Réaliser une mémoire quantique dans la gamme notoirement difficile des rayons X
La lumière est un excellent vecteur d’information utilisé non seulement pour les technologies de communication classiques, mais aussi, de plus en plus, pour les applications quantiques telles que les réseaux et l’informatique quantiques. Cependant, le traitement des signaux lumineux est beaucoup plus complexe que celui des signaux électroniques courants.
Une équipe internationale de chercheurs, dont le Dr Olga Kocharovskaya, professeure distinguée au Département de physique et d’astronomie de l’Université Texas A&M, a démontré une nouvelle façon de stocker et de libérer des impulsions de rayons X au niveau d’un seul photon – un concept proposé pour la première fois dans des travaux théoriques antérieurs du groupe de Kocharovskaya – qui pourrait s’appliquer aux futures technologies quantiques à rayons X.
Les travaux de l’équipe, dirigés par le professeur de l’Institut Helmholtz d’Iéna, le Dr Ralf Röhlsberger, et réalisés à l’aide des sources synchrotron PETRA III du synchrotron électronique allemand (DESY) à Hambourg et de l’installation européenne de rayonnement synchrotron en France, ont abouti à la première réalisation de la mémoire quantique dans la gamme des rayons X durs.
Leurs résultats sont publiés dans la revue Progrès scientifiques.
« La mémoire quantique est un élément indispensable du réseau quantique, permettant le stockage et la récupération des informations quantiques », a déclaré Kocharovskaya, membre du Texas A&M Institute for Quantum Science and Engineering.
« Les photons sont des vecteurs rapides et robustes d’informations quantiques, mais il est difficile de les maintenir stationnaires au cas où ces informations seraient nécessaires ultérieurement.
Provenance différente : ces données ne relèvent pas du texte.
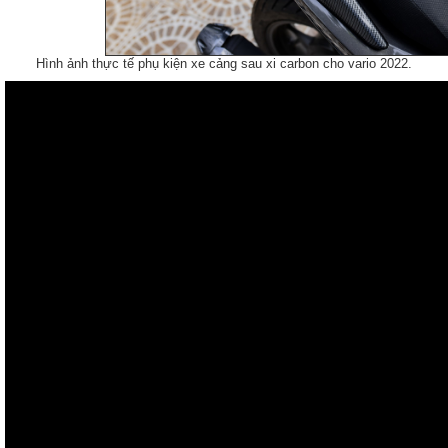
Hình ảnh thực tế phụ kiện xe cảng sau xi carbon cho vario 2022.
Une façon pratique de le faire est d’imprimer ces informations dans un milieu quasi stationnaire sous la forme d’une onde de polarisation ou de spin avec un temps de cohérence long et de les restituer via la réémission des photons d’origine. »
Selon Kocharovskaya, plusieurs protocoles de mémoire quantique ont été mis au point, mais ils se limitent aux photons optiques et aux ensembles atomiques. L’utilisation d’ensembles nucléaires plutôt qu’atomiques, ajoute-t-elle, permet d’obtenir des temps de mémoire beaucoup plus longs, même à des densités de solides élevées et à température ambiante.
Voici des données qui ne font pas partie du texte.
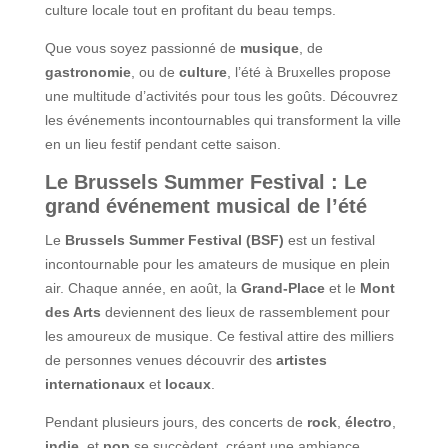
culture locale tout en profitant du beau temps.
Que vous soyez passionné de
musique
, de
gastronomie
, ou de
culture
, l’été à Bruxelles propose
une multitude d’activités pour tous les goûts. Découvrez
les événements incontournables qui transforment la ville
en un lieu festif pendant cette saison.
Le Brussels Summer Festival : Le
grand événement musical de l’été
Le
Brussels Summer Festival (BSF)
est un festival
incontournable pour les amateurs de musique en plein
air. Chaque année, en août, la
Grand-Place
et le
Mont
des Arts
deviennent des lieux de rassemblement pour
les amoureux de musique. Ce festival attire des milliers
de personnes venues découvrir des
artistes
internationaux
et
locaux
.
Pendant plusieurs jours, des concerts de
rock
,
électro
,
indie
, et
pop
se succèdent, créant une ambiance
Ces temps de mémoire plus longs sont le résultat direct de la moindre sensibilité des transitions nucléaires aux perturbations par des champs externes, grâce à la petite taille des noyaux. Combinées à une focalisation serrée des photons à haute fréquence, ces approches pourraient conduire au développement de mémoires quantiques à semi-conducteurs compactes à large bande et à longue durée de vie.
« L’extension directe des protocoles optique/atomique aux protocoles X/nucléaire s’avère difficile, voire impossible », explique le Dr Xiwen Zhang, chercheur postdoctoral du groupe de Kocharovskaya, qui a participé à l’expérience et a co-écrit l’article de l’équipe. « C’est pourquoi un nouveau protocole a été suggéré dans nos travaux antérieurs. »
Selon Zhang, l’idée à la base du nouveau protocole de l’équipe est très simple, du moins en termes de principes quantiques fondamentaux. En substance, un ensemble d’absorbeurs nucléaires en mouvement forme un peigne de fréquence dans le spectre d’absorption en raison du décalage de fréquence Doppler provoqué par le mouvement.
Une impulsion courte dont le spectre correspond à un peigne absorbé par un tel ensemble de cibles nucléaires sera réémise avec le retard déterminé par le décalage Doppler inverse résultant de l’interférence constructive entre différentes composantes spectrales.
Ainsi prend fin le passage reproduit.